— Task details —
This calls for a word-for-word copy of all the data, with each picture removed.

— Records for this exercise —
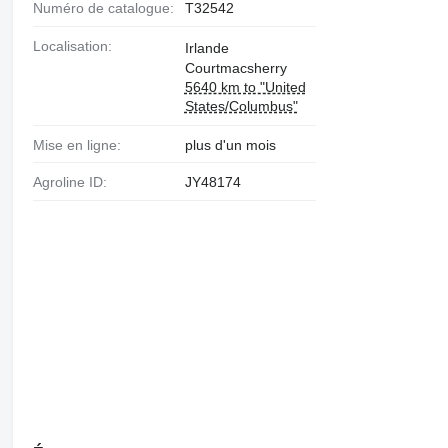
Numéro de catalogue:
T32542
Localisation:
Irlande
Courtmacsherry
5640 km to "United
States/Columbus"
Mise en ligne:
plus d'un mois
Agroline ID:
JY48174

— Task output —
Numéro de catalogue:
T32542
Localisation:
Irlande
Courtmacsherry
5640 km to "United
States/Columbus"
Mise en ligne:
plus d'un mois
Agroline ID:
JY48174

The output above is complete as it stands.